Dienstag, 9. Februar 2021

Des Autors Liebling - "Die großen Ford - Komfort vom Rhein" von Alexander F. Storz bei Motorbuch

Wie der Untertitel sagt, will der Autor Alexander F. Storz einen Bogen über die großen Ford-Typen der 70er bis 90er Jahre spannen, diese Zeitschiene ergibt sich ganz einfach, weil vorher und nachher aus Köln nichts in dieser Größenordnung kam. Aus langjähriger Bekanntschaft weiß ich um Storz' etwas extravaganten Autogeschmack, zu seinen besonderen Lieblingen gehören neben den französischen Chrysler-Typen 160/180/2 Litres eben auch die Ford Granada vor allem der ersten Serie, wie man im Buch sieht, besitzt er sowohl eine Limousine als auch einen Turnier.

Schon aus der Einleitung geht das Ziel des Autors hervor, es soll kein Schrauberbuch darstellen, sondern die Autos in ihrer Zeit und in ihrem Umfeld zeigen, ohne natürlich technische und ausstattungsbezogene Details zu vernachlässigen. Gewissermaßen als Einstimmung zeigt Storz einige Varianten des P7 genannten 17M/20M, des Vorgängers der späteren Consul/Granada. Mit dem 26M existierte davon eine Luxusausführung, von der leider nur ein Foto im Buch enthalten ist. Dann wird sehr ausführlich auf die Entwicklung, das Design und die Markteinführung im Jahre 1972 der neuen, gemeinsam von der deutschen und der englischen Entwicklungsabteilung geschaffenen Baureihe für die obere Mittelklasse eingegangen. Die Konkurrenzsituation, vor allem natürlich zum Opel Rekord, wird genau betrachtet. So geht es dann weiter über das leichte Facelift von 1975 zum Granada II, der von manchem begrüßt, von anderen bedauert, statt der eher barocken Formen mit klaren Kanten und Ecken die Kunden überzeugen wollte. Besonderes Augenmerk legt Storz immer auf die Turnier-Varianten, damals Deutschlands Kombi mit der größten Ladekapazität. Soweit ich mich erinnern kann, konnte man damit sogar flachliegend normale Zimmertüren transportieren! Eine Paradedisziplin des Autors sind natürlich die angebotenen Sonderversionen, sein Archiv ist fast unergründlich. Über Taxis, Einsatzfahrzeuge kommt dann das Thema Bestattungsfahrzeuge, dafür war der große Ford natürlich extrem gut geeignet.

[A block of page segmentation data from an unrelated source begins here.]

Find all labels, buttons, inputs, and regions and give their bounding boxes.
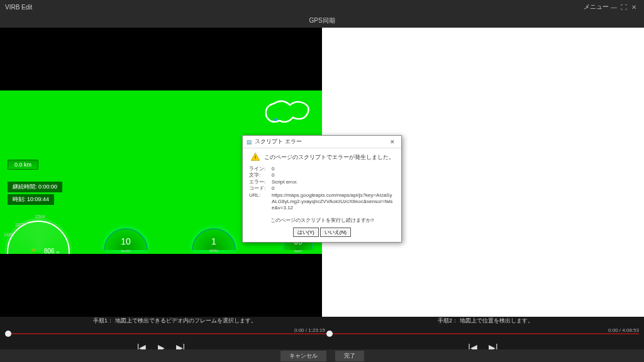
compass-gauge: 2344 1400 1875 W 806 m (4, 211, 73, 254)
time-left: 0:00 / 1:23:15 (294, 327, 325, 333)
warning-icon: ! (250, 152, 260, 162)
distance-badge: 0.0 km (8, 160, 38, 170)
dialog-no-button[interactable]: いいえ(N) (320, 228, 351, 237)
dialog-close-icon[interactable]: ✕ (387, 139, 397, 145)
time-right: 0:00 / 4:08:53 (608, 327, 639, 333)
page-title: GPS同期 (0, 14, 644, 28)
timeline-handle-left[interactable] (5, 331, 11, 337)
minimize-icon[interactable]: — (609, 4, 619, 11)
svg-text:!: ! (254, 155, 255, 160)
script-error-dialog: ▤ スクリプト エラー ✕ ! このページのスクリプトでエラーが発生しました。 … (242, 135, 402, 243)
done-button[interactable]: 完了 (335, 351, 364, 361)
duration-stat: 継続時間: 0:00:00 (8, 182, 62, 192)
page-icon: ▤ (247, 139, 252, 145)
timeline[interactable]: 0:00 / 1:23:15 0:00 / 4:08:53 (5, 329, 639, 338)
title-bar: VIRB Edit メニュー — ⛶ ✕ (0, 0, 644, 14)
dialog-question: このページのスクリプトを実行し続けますか? (249, 217, 395, 224)
error-details: ライン:0 文字:0 エラー:Script error. コード:0 URL:h… (249, 166, 395, 212)
timeline-handle-mid[interactable] (326, 331, 333, 337)
cancel-button[interactable]: キャンセル (280, 351, 326, 361)
dialog-message: このページのスクリプトでエラーが発生しました。 (264, 153, 394, 162)
close-icon[interactable]: ✕ (629, 4, 639, 11)
dialog-title: スクリプト エラー (255, 138, 387, 146)
speed-gauge: 10 km/H (101, 217, 151, 254)
app-name: VIRB Edit (5, 4, 32, 11)
svg-point-0 (274, 118, 277, 121)
menu-label[interactable]: メニュー (584, 3, 609, 11)
gps-track-icon (259, 96, 316, 127)
time-stat: 時刻: 10:09:44 (8, 194, 54, 205)
instruction-step-2: 手順2： 地図上で位置を検出します。 (438, 317, 533, 327)
maximize-icon[interactable]: ⛶ (619, 4, 629, 11)
dialog-yes-button[interactable]: はい(Y) (293, 228, 319, 237)
instruction-step-1: 手順1： 地図上で検出できるビデオ内のフレームを選択します。 (93, 317, 257, 327)
rpm-gauge: 1 RPM (189, 217, 239, 254)
footer-bar: キャンセル 完了 (0, 349, 644, 362)
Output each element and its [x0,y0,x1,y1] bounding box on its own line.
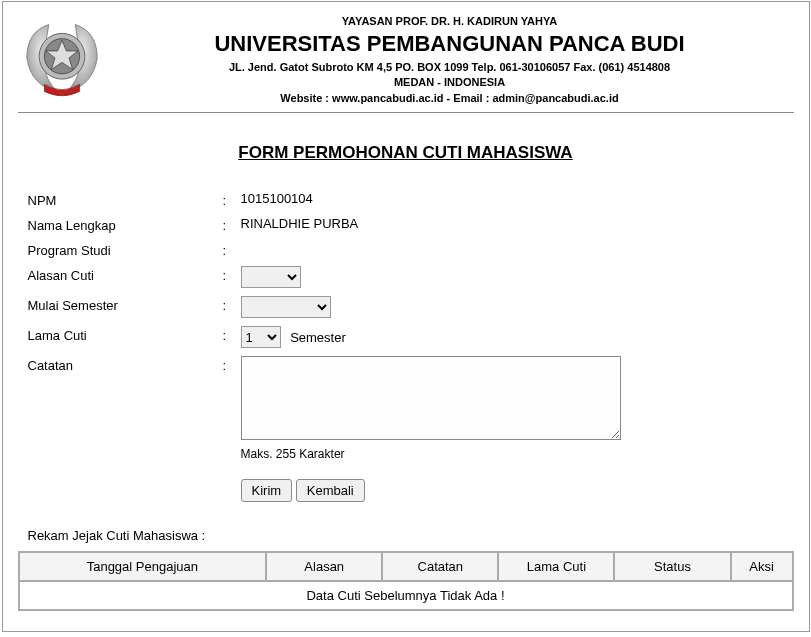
header-text: YAYASAN PROF. DR. H. KADIRUN YAHYA UNIVE… [106,12,794,106]
row-npm: NPM : 1015100104 [18,191,794,208]
select-alasan-cuti[interactable] [241,266,301,288]
empty-history-message: Data Cuti Sebelumnya Tidak Ada ! [19,581,793,610]
form-title: FORM PERMOHONAN CUTI MAHASISWA [18,143,794,163]
row-catatan: Catatan : Maks. 255 Karakter [18,356,794,461]
table-empty-row: Data Cuti Sebelumnya Tidak Ada ! [19,581,793,610]
th-lama: Lama Cuti [498,552,614,581]
address-line-1: JL. Jend. Gatot Subroto KM 4,5 PO. BOX 1… [106,60,794,75]
select-lama-cuti[interactable]: 1 [241,326,281,348]
th-catatan: Catatan [382,552,498,581]
select-mulai-semester[interactable] [241,296,331,318]
label-lama: Lama Cuti [28,326,223,343]
lama-unit-label: Semester [290,330,346,345]
kembali-button[interactable]: Kembali [296,479,365,502]
table-header-row: Tanggal Pengajuan Alasan Catatan Lama Cu… [19,552,793,581]
th-aksi: Aksi [731,552,793,581]
address-line-3: Website : www.pancabudi.ac.id - Email : … [106,91,794,106]
page-frame: YAYASAN PROF. DR. H. KADIRUN YAHYA UNIVE… [2,1,810,632]
label-alasan: Alasan Cuti [28,266,223,283]
th-alasan: Alasan [266,552,382,581]
history-table: Tanggal Pengajuan Alasan Catatan Lama Cu… [18,551,794,611]
th-status: Status [614,552,730,581]
catatan-maxlen-note: Maks. 255 Karakter [241,447,794,461]
university-logo-icon [18,14,106,102]
row-nama: Nama Lengkap : RINALDHIE PURBA [18,216,794,233]
label-catatan: Catatan [28,356,223,373]
yayasan-line: YAYASAN PROF. DR. H. KADIRUN YAHYA [106,14,794,29]
university-name: UNIVERSITAS PEMBANGUNAN PANCA BUDI [106,29,794,59]
form-buttons: Kirim Kembali [241,479,794,502]
label-prodi: Program Studi [28,241,223,258]
value-npm: 1015100104 [241,191,794,206]
value-nama: RINALDHIE PURBA [241,216,794,231]
address-line-2: MEDAN - INDONESIA [106,75,794,90]
textarea-catatan[interactable] [241,356,621,440]
kirim-button[interactable]: Kirim [241,479,293,502]
row-alasan: Alasan Cuti : [18,266,794,288]
th-tanggal: Tanggal Pengajuan [19,552,267,581]
row-lama: Lama Cuti : 1 Semester [18,326,794,348]
row-prodi: Program Studi : [18,241,794,258]
label-nama: Nama Lengkap [28,216,223,233]
row-mulai: Mulai Semester : [18,296,794,318]
history-title: Rekam Jejak Cuti Mahasiswa : [18,528,794,543]
label-mulai: Mulai Semester [28,296,223,313]
header: YAYASAN PROF. DR. H. KADIRUN YAHYA UNIVE… [18,12,794,113]
label-npm: NPM [28,191,223,208]
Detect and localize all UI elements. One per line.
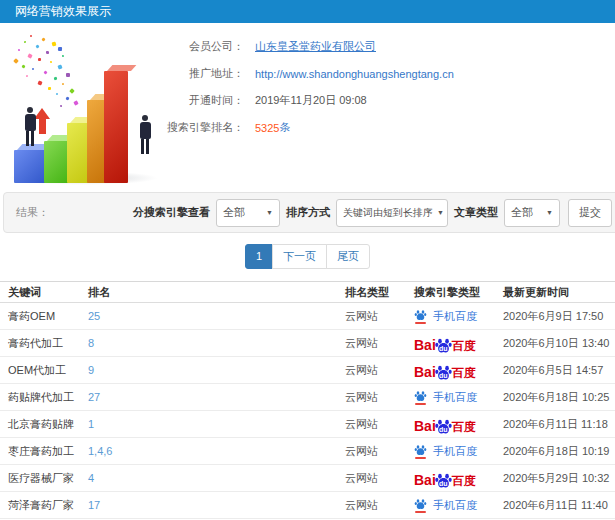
engine-filter-label: 分搜索引擎查看 [133,205,210,220]
sort-select[interactable]: 关键词由短到长排序 ▼ [336,199,448,227]
baidu-logo-du: du [439,372,448,379]
confetti-dot [13,58,19,64]
article-select-value: 全部 [511,205,533,220]
updated-cell: 2020年6月11日 11:40 [503,498,615,513]
rank-link[interactable]: 25 [88,310,100,322]
caret-down-icon: ▼ [266,209,273,216]
table-row: 菏泽膏药厂家17云网站手机百度2020年6月11日 11:40 [0,492,615,519]
sort-filter-label: 排序方式 [286,205,330,220]
page-title: 网络营销效果展示 [15,4,111,18]
confetti-dot [32,68,34,70]
confetti-dot [62,55,65,58]
updated-value: 2020年6月18日 10:19 [503,445,609,457]
rank-type-value: 云网站 [345,418,378,430]
confetti-dot [38,58,41,61]
next-page-button[interactable]: 下一页 [272,244,327,269]
updated-value: 2020年6月11日 11:18 [503,418,608,430]
mobile-baidu-icon [414,390,427,405]
baidu-logo-du: du [439,426,448,433]
updated-cell: 2020年6月9日 17:50 [503,309,615,324]
rank-cell: 1 [88,418,345,430]
last-page-button[interactable]: 尾页 [326,244,370,269]
confetti-dot [43,70,47,74]
table-header-row: 关键词 排名 排名类型 搜索引擎类型 最新更新时间 [0,281,615,303]
open-time-value: 2019年11月20日 09:08 [255,93,367,108]
engine-cell: Baidu百度 [408,470,503,487]
updated-cell: 2020年6月10日 13:40 [503,336,615,351]
company-info-fields: 会员公司： 山东皇圣堂药业有限公司 推广地址： http://www.shand… [160,33,615,141]
rank-cell: 1,4,6 [88,445,345,457]
mobile-baidu-paw-icon [414,444,427,456]
mobile-baidu-underline [415,403,426,405]
confetti-dot [60,105,62,107]
caret-down-icon: ▼ [437,209,444,216]
confetti-dot [21,64,25,68]
updated-cell: 2020年6月18日 10:25 [503,390,615,405]
confetti-dot [41,37,45,41]
baidu-paw-icon: du [435,418,452,435]
engine-cell: Baidu百度 [408,416,503,433]
company-link[interactable]: 山东皇圣堂药业有限公司 [255,39,376,54]
rank-type-value: 云网站 [345,310,378,322]
table-body: 膏药OEM25云网站手机百度2020年6月9日 17:50膏药代加工8云网站Ba… [0,303,615,519]
updated-cell: 2020年6月11日 11:18 [503,417,615,432]
baidu-logo-cn: 百度 [452,475,476,487]
rank-type-value: 云网站 [345,391,378,403]
baidu-logo-bai: Bai [414,419,436,433]
field-label: 搜索引擎排名： [160,120,244,135]
rank-type-cell: 云网站 [345,336,408,351]
promotion-url-link[interactable]: http://www.shandonghuangshengtang.cn [255,68,454,80]
updated-value: 2020年6月10日 13:40 [503,337,609,349]
field-url: 推广地址： http://www.shandonghuangshengtang.… [160,60,615,87]
engine-cell: Baidu百度 [408,335,503,352]
table-row: 膏药OEM25云网站手机百度2020年6月9日 17:50 [0,303,615,330]
engine-cell: Baidu百度 [408,362,503,379]
pagination: 1 下一页 尾页 [0,244,615,269]
baidu-paw-icon: du [435,364,452,381]
caret-down-icon: ▼ [546,209,553,216]
businessman-figure-right [137,115,153,154]
baidu-logo-bai: Bai [414,338,436,352]
baidu-logo-icon: Baidu百度 [414,470,476,487]
header-rank: 排名 [88,285,345,300]
baidu-logo-cn: 百度 [452,367,476,379]
mobile-baidu-paw-icon [414,309,427,321]
rank-cell: 25 [88,310,345,322]
rank-link[interactable]: 17 [88,499,100,511]
confetti-dot [62,83,65,86]
rank-count-unit: 条 [279,120,290,135]
rank-type-value: 云网站 [345,337,378,349]
updated-value: 2020年6月9日 17:50 [503,310,603,322]
rank-link[interactable]: 1 [88,418,94,430]
confetti-dot [35,44,39,48]
rank-link[interactable]: 8 [88,337,94,349]
article-type-select[interactable]: 全部 ▼ [504,199,560,227]
rank-type-value: 云网站 [345,445,378,457]
updated-value: 2020年5月29日 10:32 [503,472,609,484]
confetti-dot [26,75,29,78]
engine-cell: 手机百度 [408,444,503,459]
rank-link[interactable]: 1,4,6 [88,445,112,457]
confetti-dot [24,41,27,44]
rank-count-value: 5325 [255,122,279,134]
growth-chart-image [0,33,185,185]
confetti-dot [66,97,70,101]
rank-link[interactable]: 27 [88,391,100,403]
confetti-dot [37,80,42,85]
baidu-logo-bai: Bai [414,473,436,487]
updated-cell: 2020年5月29日 10:32 [503,471,615,486]
rank-link[interactable]: 4 [88,472,94,484]
submit-button[interactable]: 提交 [568,199,612,227]
rank-link[interactable]: 9 [88,364,94,376]
confetti-dot [54,77,58,81]
engine-select[interactable]: 全部 ▼ [216,199,280,227]
updated-cell: 2020年6月5日 14:57 [503,363,615,378]
mobile-baidu-underline [415,511,426,513]
page-number-current[interactable]: 1 [245,244,273,269]
keyword-cell: 菏泽膏药厂家 [8,498,88,513]
keyword-cell: 医疗器械厂家 [8,471,88,486]
field-company: 会员公司： 山东皇圣堂药业有限公司 [160,33,615,60]
engine-type-label: 手机百度 [433,309,477,324]
field-open-time: 开通时间： 2019年11月20日 09:08 [160,87,615,114]
rank-type-cell: 云网站 [345,390,408,405]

Die nächsten Kapitel führen uns nach England, dort wurde nur der erste Granada produziert, die späteren Exemplare kamen immer aus Köln. Und ebenfalls von der Insel kamen die tollsten verlängerten Ford vom heute noch existierenden Unternehmen Coleman Milne. Neben einigen anderen Sonderkarosserien und Studien macht Storz mit dem Leser eine kleine Weltreise, große Ford gab es auch in Portugal, Korea und Südafrika. Auch vor Tuning konnten sich die Consul/Granada nicht immer retten, ob optische Elemente, Turboaufladung oder sogar ein dicker V8, alles war möglich. Und die Stahlbaufirma Herzog aus dem Taunus nutzte die Granada-Technik für ihr Schwimmwagenprojekt Conte, das allerdings ein Einzelstück blieb. Die Gründe dafür schildert der Autor, wie er sich auch mit dem Verhältnis der großen Ford zu den in Deutschland lebenden Türken befasst. Ein mehrseitiger Exkurs betrachtet die türkische Autoindustrie in dieser Zeit, sicherlich interessant, aber vielleicht nicht ganz zum Titelthema passend. Einige Seiten über Consul und Granada in vermutlich letzter Hand leiten zum Kapitel über den letzten großen Ford aus Deutschland über, den sicherlich auch aufgrund seines kontroversen Designs ziemlich erfolglosen Scorpio. Das Unverständnis über die Aufgabe des Markts für große Kombis seitens der Kölner teile ich mit dem Autor, die Erfolglosigkeit vor allem des letzten, neu gezeichneten Scorpio wundert mich allerdings wenig, zu dieser Zeit regierte bereits der Mainstream der sogenannten Premium-Marken, wer wollte da schon mit einem Ford gesehen werden?

Wie gewohnt, finden sich kaum die typischen Werksbilder, sondern ganz typische, zeitgenössische Aufnahmen, die die Autos entweder im Neu- oder auch im Gebrauchtzustand zeigen. Natürlich schwankt die Qualität dieser Bilder ziemlich stark. Auf für viele Bücher typische aktuelle Fotos von besser oder schlechter restaurierten Fahrzeugen wird bewusst verzichtet, dafür gibt es noch jede Menge Druckprodukte von damals, darunter auch Teile sehr exotischer Prospekte aus dem Ausland. Vier Seiten mit den wichtigsten technischen Daten runden das Buch ab.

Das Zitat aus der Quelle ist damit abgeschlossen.